A day in the life of a doctor in the COVID era
A local pediatrician reminds that the battle against COVID-19 is a marathon, not a sprint
by Jeana Durst
At the beginning of the COVID outbreak, most of us were eager to throw our support behind medical workers and sought ways to help prevent the spread. Today, the outbreak continues and is just as real. We visited with a local pediatrician to better understand the challenges at hand for doctors, both at work and home.
Dr. Elizbeth Peters has been in private practice in Birmingham for 18 years, so she has seen a lot. But perhaps nothing compares to the challenges of our current situation. At Mayfair Pediatrics, a Children’s of Alabama practice in Homewood, Dr. Peters sees children from birth to ages 21 for both sick and well care. When she wraps up her mostly 10-hour days, she goes home to her family, including three boys ages 11, 14, and 17. Her first move upon returning home: shed her scrubs and head immediately to the shower before having contact with anyone.
She has spent all day in the N-95 mask, only removing it to quickly eat and hydrate. And when she comes home, she brings along worries. “I hope I wore my mask correctly; I hope I washed my hands correctly. Obviously, I have been trained to do all those things well, but mentally it still wears on you. It’s a realistic fear, but at the same time, I have to do everything I can do to go forward and try not to dwell on it,” Dr. Peters says.
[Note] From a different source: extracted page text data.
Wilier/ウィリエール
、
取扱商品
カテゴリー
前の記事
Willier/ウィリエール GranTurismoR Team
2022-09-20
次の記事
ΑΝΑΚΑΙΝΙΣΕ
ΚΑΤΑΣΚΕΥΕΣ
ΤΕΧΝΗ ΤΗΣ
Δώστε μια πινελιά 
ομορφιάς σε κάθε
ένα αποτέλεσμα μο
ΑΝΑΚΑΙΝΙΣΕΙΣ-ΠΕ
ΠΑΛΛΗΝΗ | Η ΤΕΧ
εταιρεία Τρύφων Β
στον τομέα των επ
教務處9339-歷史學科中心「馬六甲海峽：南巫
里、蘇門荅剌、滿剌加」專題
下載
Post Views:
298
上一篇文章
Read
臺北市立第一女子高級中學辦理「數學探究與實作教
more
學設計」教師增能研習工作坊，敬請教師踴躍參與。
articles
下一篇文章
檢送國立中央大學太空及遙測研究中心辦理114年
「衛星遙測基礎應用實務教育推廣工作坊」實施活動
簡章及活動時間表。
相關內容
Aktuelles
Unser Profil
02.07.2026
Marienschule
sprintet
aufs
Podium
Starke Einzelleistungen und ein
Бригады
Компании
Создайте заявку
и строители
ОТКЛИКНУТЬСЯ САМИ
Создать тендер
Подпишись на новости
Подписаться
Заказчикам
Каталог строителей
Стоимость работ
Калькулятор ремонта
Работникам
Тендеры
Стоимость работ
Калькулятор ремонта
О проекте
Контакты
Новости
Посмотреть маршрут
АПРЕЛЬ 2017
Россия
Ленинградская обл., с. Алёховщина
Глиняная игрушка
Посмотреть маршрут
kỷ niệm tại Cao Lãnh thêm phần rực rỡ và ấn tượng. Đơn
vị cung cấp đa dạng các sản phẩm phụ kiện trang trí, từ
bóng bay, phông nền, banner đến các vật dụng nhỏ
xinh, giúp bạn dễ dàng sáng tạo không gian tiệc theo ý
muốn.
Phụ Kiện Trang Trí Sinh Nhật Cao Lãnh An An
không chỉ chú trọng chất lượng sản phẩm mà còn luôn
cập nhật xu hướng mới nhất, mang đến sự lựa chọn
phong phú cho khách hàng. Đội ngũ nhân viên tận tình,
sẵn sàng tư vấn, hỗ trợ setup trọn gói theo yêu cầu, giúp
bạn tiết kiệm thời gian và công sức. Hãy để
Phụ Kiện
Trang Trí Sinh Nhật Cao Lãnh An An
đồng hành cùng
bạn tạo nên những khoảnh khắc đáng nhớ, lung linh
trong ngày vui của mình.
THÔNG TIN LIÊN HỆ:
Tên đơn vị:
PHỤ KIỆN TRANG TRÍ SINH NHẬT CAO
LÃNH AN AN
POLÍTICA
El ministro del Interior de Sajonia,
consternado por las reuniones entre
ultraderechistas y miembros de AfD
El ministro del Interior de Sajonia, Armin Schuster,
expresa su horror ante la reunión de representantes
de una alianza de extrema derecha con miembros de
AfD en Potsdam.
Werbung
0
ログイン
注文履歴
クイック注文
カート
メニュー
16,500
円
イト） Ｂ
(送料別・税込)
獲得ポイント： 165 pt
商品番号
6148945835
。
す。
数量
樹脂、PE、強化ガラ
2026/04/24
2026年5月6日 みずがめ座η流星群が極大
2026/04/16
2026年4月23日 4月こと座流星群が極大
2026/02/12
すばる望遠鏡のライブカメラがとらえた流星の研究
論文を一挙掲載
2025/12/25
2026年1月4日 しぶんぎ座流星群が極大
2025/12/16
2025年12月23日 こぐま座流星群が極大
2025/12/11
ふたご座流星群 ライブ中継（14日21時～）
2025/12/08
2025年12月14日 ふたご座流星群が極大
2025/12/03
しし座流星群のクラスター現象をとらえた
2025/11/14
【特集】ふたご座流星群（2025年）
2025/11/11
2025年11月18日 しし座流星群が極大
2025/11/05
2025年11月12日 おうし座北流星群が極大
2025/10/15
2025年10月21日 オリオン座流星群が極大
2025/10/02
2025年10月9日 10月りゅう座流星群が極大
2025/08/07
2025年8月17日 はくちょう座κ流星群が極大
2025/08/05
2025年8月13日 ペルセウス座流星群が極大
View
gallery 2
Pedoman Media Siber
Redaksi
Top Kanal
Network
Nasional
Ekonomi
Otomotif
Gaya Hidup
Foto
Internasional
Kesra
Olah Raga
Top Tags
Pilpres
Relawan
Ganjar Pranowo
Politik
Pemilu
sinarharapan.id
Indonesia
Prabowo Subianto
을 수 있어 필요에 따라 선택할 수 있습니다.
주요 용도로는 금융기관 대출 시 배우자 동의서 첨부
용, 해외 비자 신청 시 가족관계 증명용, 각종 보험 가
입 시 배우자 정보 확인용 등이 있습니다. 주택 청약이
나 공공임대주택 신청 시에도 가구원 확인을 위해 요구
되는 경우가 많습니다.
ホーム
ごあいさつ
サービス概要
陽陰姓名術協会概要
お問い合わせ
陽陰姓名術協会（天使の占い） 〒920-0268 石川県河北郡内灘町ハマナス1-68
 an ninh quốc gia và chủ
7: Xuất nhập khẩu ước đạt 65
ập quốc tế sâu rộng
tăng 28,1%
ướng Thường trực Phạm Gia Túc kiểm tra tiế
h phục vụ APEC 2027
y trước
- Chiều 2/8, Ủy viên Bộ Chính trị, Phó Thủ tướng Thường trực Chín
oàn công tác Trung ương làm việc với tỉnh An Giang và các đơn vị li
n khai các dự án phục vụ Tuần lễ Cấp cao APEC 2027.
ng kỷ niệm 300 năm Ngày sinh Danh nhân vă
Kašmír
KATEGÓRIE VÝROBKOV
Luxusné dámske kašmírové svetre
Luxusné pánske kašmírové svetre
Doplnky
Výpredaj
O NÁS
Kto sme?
She often considers that other parents working in different fields are perhaps even less protected without the kind of protective gear she has access to.
Her message to all of us? “I’m afraid that right now people are having mask fatigue but we are realizing the masks really do make a difference.” She adds, “It’s not a sprint, it’s a marathon, and we don’t want to give up yet—we are not on the downhill part of it right now.” Beyond wearing masks, Dr. Peters stresses the importance of social distancing and hand washing, as well as being educated about this virus. COVID is not following any rules as time goes on, she shares, and doctors are finding different symptoms and different outcomes, so the public needs to recognize that physicians are still learning more as the disease goes on.
At Mayfair Pediatrics, Peters and her colleagues take extraordinary precautions so that they can continue to care for childhood illnesses and provide routine care and immunizations—something parents should take heed to not to let lapse. “We have to constantly adjust how were are seeing and treating patients … realizing how much COVID is in our community, we have to be equally cautious with every patient we are seeing,” Dr. Peters says. In addition, they have limited the number of people in the building, closed the waiting room, and provide in-the-car COVID testing. Their normal workdays take much longer because they are constantly changing in and out of gear between patients. She reports that wearing her N95 mask for 10 hours is not comfortable, but “it’s definitely doable.” And when I ask her about how she feels about juggling her responsibilities and risks to her family, this mother and doctor says, “This is what I do.”